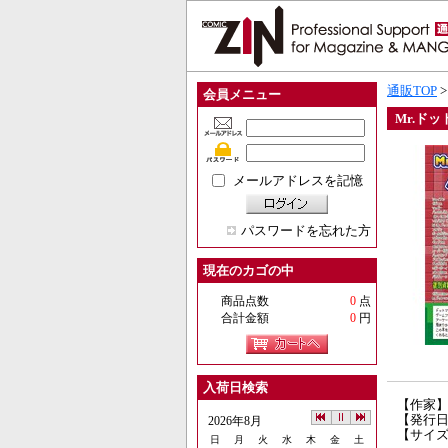
通販TOP
会員メニュー
Mr.ドッ
メールアドレスを記憶
パスワードを忘れた方
現在のカゴの中
商品点数
0
点
合計金額
0
円
入荷日検索
【作家
【発行日】
2026年8月
【サイズ
日
月
火
水
木
金
土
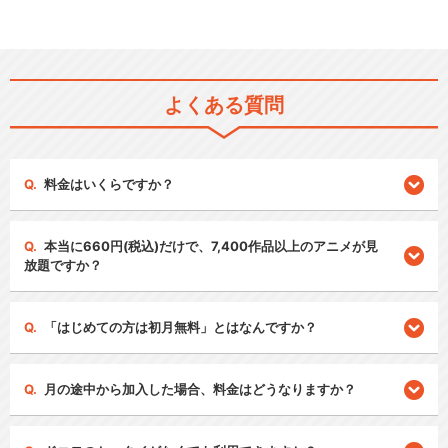
よくある質問
料金はいくらですか？
本当に660円(税込)だけで、7,400作品以上のアニメが見
放題ですか？
「はじめての方は初月無料」とはなんですか？
月の途中から加入した場合、料金はどうなりますか？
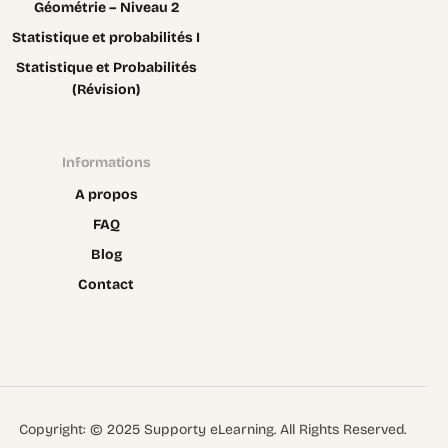
Géométrie – Niveau 2
Statistique et probabilités I
Statistique et Probabilités
(Révision)
Informations
A propos
FAQ
Blog
Contact
Contact
Copyright: © 2025 Supporty eLearning. All Rights Reserved.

********************

= Assignment =
Reproduce the final stretch of lines exactly: the line containing "月の途中から加入した場合、料金はどうなりますか？" through the last line of the data, both included. Pictures do not belong in the copy.

= Exercise result =
月の途中から加入した場合、料金はどうなりますか？
Géométrie – Niveau 2
Statistique et probabilités I
Statistique et Probabilités
(Révision)
Informations
A propos
FAQ
Blog
Contact
Contact
Copyright: © 2025 Supporty eLearning. All Rights Reserved.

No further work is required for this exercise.